Every summer girls flock to their TVs on Mondays to watch as one lucky lady chooses from twenty five of the most eligible bachelors, hoping to find her soul mate by the end. This year’s Andi Dorfman was our personal fave on Season 10 of The Bachelor before Juan Pablo decided to break her poor little heart. It’s okay, she can do WAY better anyways.
Last night was not without it’s controversies, with a “surprise” (not staged at all, *cough*) visit from Chris Bukowski and a dozen roses.
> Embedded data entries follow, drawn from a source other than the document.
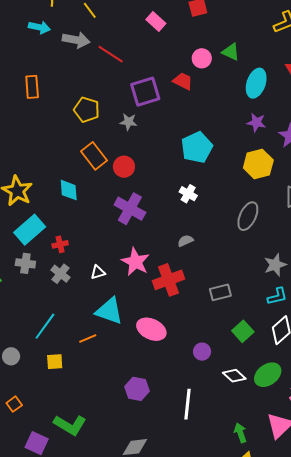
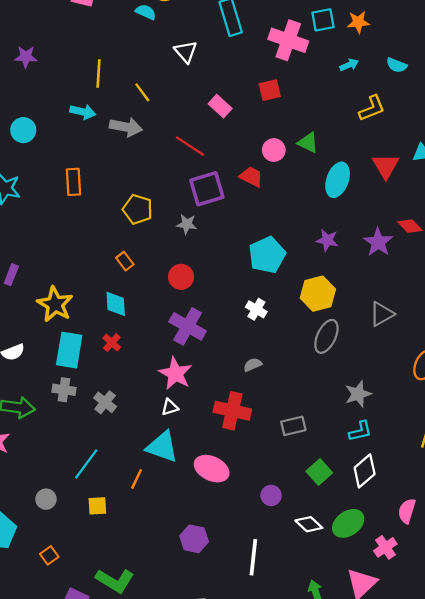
red line: (111, 54) -> (190, 146), moved
purple star: (256, 122) -> (327, 240), moved
orange rectangle: (94, 156) -> (125, 261), moved, size x0.6
yellow hexagon: (258, 164) -> (318, 294), moved
cyan rectangle: (30, 230) -> (69, 350), turned -40
red cross: (60, 244) -> (112, 343), moved, turned -35
pink star: (135, 262) -> (175, 374), moved
white triangle: (98, 272) -> (170, 407), moved
red cross: (169, 280) -> (232, 411), turned 32
orange line: (88, 339) -> (137, 479), turned -42

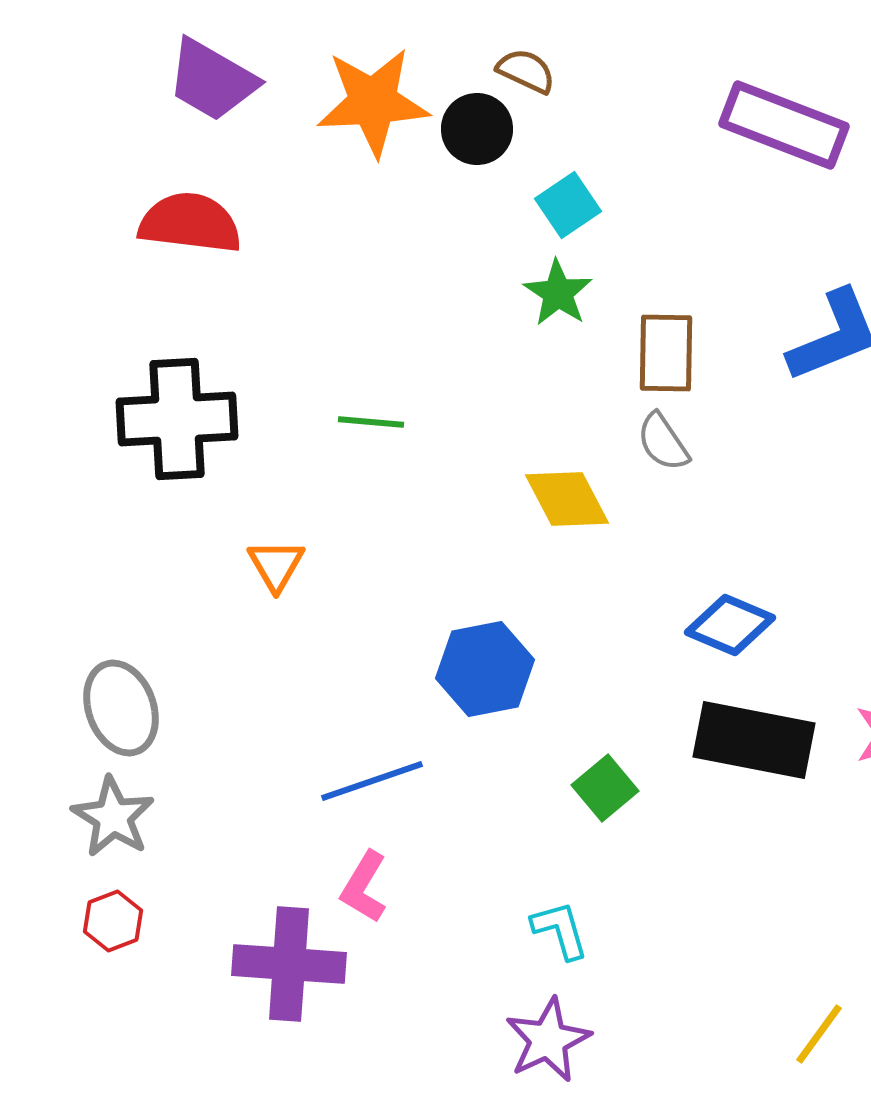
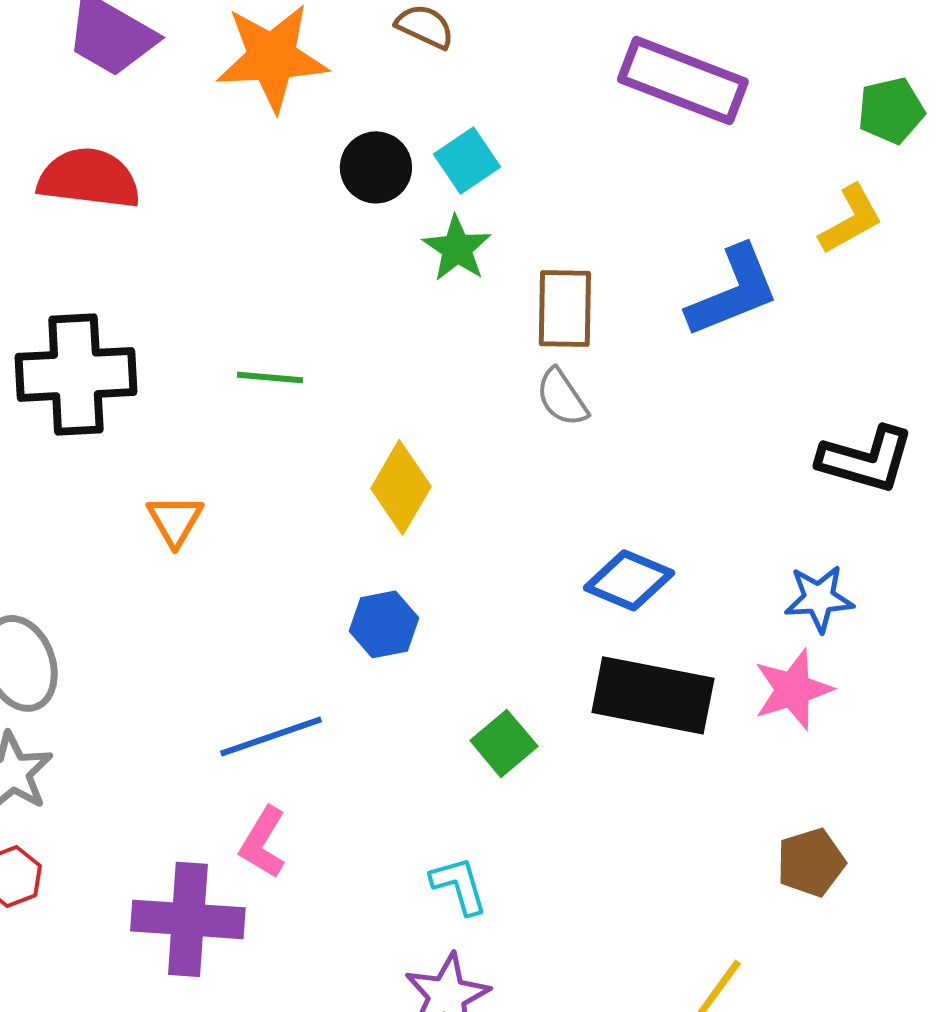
black circle: (477, 129) -> (376, 167), moved
yellow diamond: (567, 499) -> (401, 487), moved, turned 58
blue hexagon: (485, 669) -> (384, 624), size x0.7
Unfortunately, Chris experienced the ultimate REJECTION, as everyone’s favorite person of the night, the security guard, joked “my wife is going to love me tonight” after confiscating the bouquet and sending him on his merry way.
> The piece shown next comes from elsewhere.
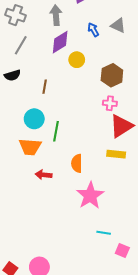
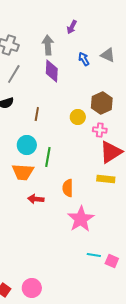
purple diamond: (60, 42) -> (52, 71), turned -55
yellow circle: (77, 60) -> (78, 117), moved
pink square: (122, 250) -> (112, 261), moved

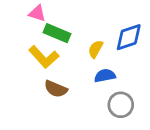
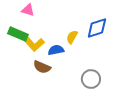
green rectangle: (57, 33) -> (18, 34), moved
blue semicircle: (105, 76) -> (56, 50), moved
Either way, Andi has some pretty eligible dudes after her, which means they need to be ranked. Unfortunately, five guys were already cut last night, so we will not include them (AKA we forgot their names already, except for Amil because LOL.) Here are our picks (from worst to best):
#20: Bradley the Opera Singer (?)
Basically the male version of Sharleen from The Bachelor but he actually sang on command and we really wish he hadn’t.
#19: Patrick
Nice tan, bad ‘tude.
#18: Craig
Hello, everyone, this is Craig and he is a contestant on this season of The Bachelorette.
#17: Brett
A+ for bringing a lamp in the limo, dude, but what’s with the hair?
#16: Nick V.
Somehow Nick V snagged the first impression rose but like HE DIDN’T EVEN GIVE HER COOKIES. Like, come on. (see #4.)
#15: Ron
Poor Ron couldn’t get a word in edgewise because cookies and lamp but we’re still rooting for him.
#14: JJ
LOL “pantsapreneur.”
#13: Andrew
Social media marketer and BFF to Patrick because they are “of a higher caliber than everyone else in the house.” Kay bye.
#12: Dylan
“Favorite Drink: Apple Juice” XOXOXOXO
#11: Nick S. the Golfer
But, like, where did he get the putt putt course!?
#10: Steven the Snowboarder
So much flow but so little personality. Sigh.
#9: Cody (Macklemore?)
Yeah, he’s a little too tan and he’s not the REAL Macklemore but he IS a personal trainer, which means that when we hit our first shirtless scene he will IMMEDIATELY BECOME EVERYONE’S FAVORITE.
#8: Carl
Carl is a firefighter. Need we say more.
#7: Brian
Sensitive, loves kids, favorite book is The Notebook. *heart eyes emoji*.
#6: Tasos
Maybe the only man in the whole world who can make the phrase “Can I have a glass of water with ice” sound hot. And gauges. Which are like NEVER hot. Also his name rhymes with tacos.
#5: Marcus
Because who wears a tie to this thing, anyways? But really, he can take us to Poland to meet his parents any day now.
#4: Marquel
The man brought COOKIES to the party. COOKIES. Last time we checked, cookies = first impression rose. Confused.
#3: Chris
Let’s be honest, we all pictured that scene from Can’t Buy Me Love when Chris the farmer stepped out of that limo. *Swoon*.
#2: Josh M.
Andi: “He’s totally my type.” Um, duh, girl; tall, dark, handsome professional baseball player is EVERYONE’S type.
#1: Eric
R.I.P. :(
But really, we love Andi and wish her the best of luck. And Amil.